▸ DATA RECORDS:
┌──

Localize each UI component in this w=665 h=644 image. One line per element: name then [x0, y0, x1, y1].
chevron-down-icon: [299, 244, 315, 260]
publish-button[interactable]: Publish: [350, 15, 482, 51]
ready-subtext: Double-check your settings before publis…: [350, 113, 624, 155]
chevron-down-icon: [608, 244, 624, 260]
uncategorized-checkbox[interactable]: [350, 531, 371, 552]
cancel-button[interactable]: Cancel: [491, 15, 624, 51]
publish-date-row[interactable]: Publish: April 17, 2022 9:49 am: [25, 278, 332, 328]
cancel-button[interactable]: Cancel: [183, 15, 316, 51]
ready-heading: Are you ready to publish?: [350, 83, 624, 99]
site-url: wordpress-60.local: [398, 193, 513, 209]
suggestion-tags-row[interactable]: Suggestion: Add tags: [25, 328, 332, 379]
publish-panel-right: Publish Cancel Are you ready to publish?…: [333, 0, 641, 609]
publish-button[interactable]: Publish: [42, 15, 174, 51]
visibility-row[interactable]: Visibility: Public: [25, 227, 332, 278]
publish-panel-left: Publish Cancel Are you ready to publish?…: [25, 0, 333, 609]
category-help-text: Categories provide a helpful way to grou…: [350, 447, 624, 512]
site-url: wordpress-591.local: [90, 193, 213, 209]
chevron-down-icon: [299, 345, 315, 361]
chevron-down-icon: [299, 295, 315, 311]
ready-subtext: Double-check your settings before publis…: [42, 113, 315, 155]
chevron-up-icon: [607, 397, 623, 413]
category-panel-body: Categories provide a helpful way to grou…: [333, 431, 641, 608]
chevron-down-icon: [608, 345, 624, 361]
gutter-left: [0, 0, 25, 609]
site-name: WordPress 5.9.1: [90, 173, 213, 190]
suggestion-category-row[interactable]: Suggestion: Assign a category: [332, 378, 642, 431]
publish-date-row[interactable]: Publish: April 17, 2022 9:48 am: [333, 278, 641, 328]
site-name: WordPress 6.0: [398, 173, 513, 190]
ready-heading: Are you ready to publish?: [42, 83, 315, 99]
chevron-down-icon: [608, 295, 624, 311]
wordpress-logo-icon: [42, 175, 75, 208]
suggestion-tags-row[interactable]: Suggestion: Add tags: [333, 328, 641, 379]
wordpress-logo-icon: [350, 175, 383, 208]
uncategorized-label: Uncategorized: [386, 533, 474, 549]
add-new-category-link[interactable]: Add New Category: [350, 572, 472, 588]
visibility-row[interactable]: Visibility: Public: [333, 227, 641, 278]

└──

▸ TASK TO COMPLETE:
In full, transcribe each entry of the material exactly.

▸ EXERCISE RESPONSE:
Localize each UI component in this w=665 h=644 image. One line per element: name then [x0, y0, x1, y1].
chevron-down-icon: [299, 244, 315, 260]
publish-button[interactable]: Publish: [350, 15, 482, 51]
ready-subtext: Double-check your settings before publis…: [350, 113, 624, 155]
chevron-down-icon: [608, 244, 624, 260]
uncategorized-checkbox[interactable]: [350, 531, 371, 552]
cancel-button[interactable]: Cancel: [491, 15, 624, 51]
publish-date-row[interactable]: Publish: April 17, 2022 9:49 am: [25, 278, 332, 328]
cancel-button[interactable]: Cancel: [183, 15, 316, 51]
ready-heading: Are you ready to publish?: [350, 83, 624, 99]
site-url: wordpress-60.local: [398, 193, 513, 209]
suggestion-tags-row[interactable]: Suggestion: Add tags: [25, 328, 332, 379]
publish-panel-right: Publish Cancel Are you ready to publish?…: [333, 0, 641, 609]
publish-button[interactable]: Publish: [42, 15, 174, 51]
visibility-row[interactable]: Visibility: Public: [25, 227, 332, 278]
publish-panel-left: Publish Cancel Are you ready to publish?…: [25, 0, 333, 609]
category-help-text: Categories provide a helpful way to grou…: [350, 447, 624, 512]
site-url: wordpress-591.local: [90, 193, 213, 209]
chevron-down-icon: [299, 345, 315, 361]
chevron-down-icon: [299, 295, 315, 311]
ready-subtext: Double-check your settings before publis…: [42, 113, 315, 155]
chevron-up-icon: [607, 397, 623, 413]
category-panel-body: Categories provide a helpful way to grou…: [333, 431, 641, 608]
chevron-down-icon: [608, 345, 624, 361]
gutter-left: [0, 0, 25, 609]
site-name: WordPress 5.9.1: [90, 173, 213, 190]
suggestion-category-row[interactable]: Suggestion: Assign a category: [332, 378, 642, 431]
publish-date-row[interactable]: Publish: April 17, 2022 9:48 am: [333, 278, 641, 328]
site-name: WordPress 6.0: [398, 173, 513, 190]
ready-heading: Are you ready to publish?: [42, 83, 315, 99]
chevron-down-icon: [608, 295, 624, 311]
wordpress-logo-icon: [42, 175, 75, 208]
suggestion-tags-row[interactable]: Suggestion: Add tags: [333, 328, 641, 379]
wordpress-logo-icon: [350, 175, 383, 208]
uncategorized-label: Uncategorized: [386, 533, 474, 549]
add-new-category-link[interactable]: Add New Category: [350, 572, 472, 588]
visibility-row[interactable]: Visibility: Public: [333, 227, 641, 278]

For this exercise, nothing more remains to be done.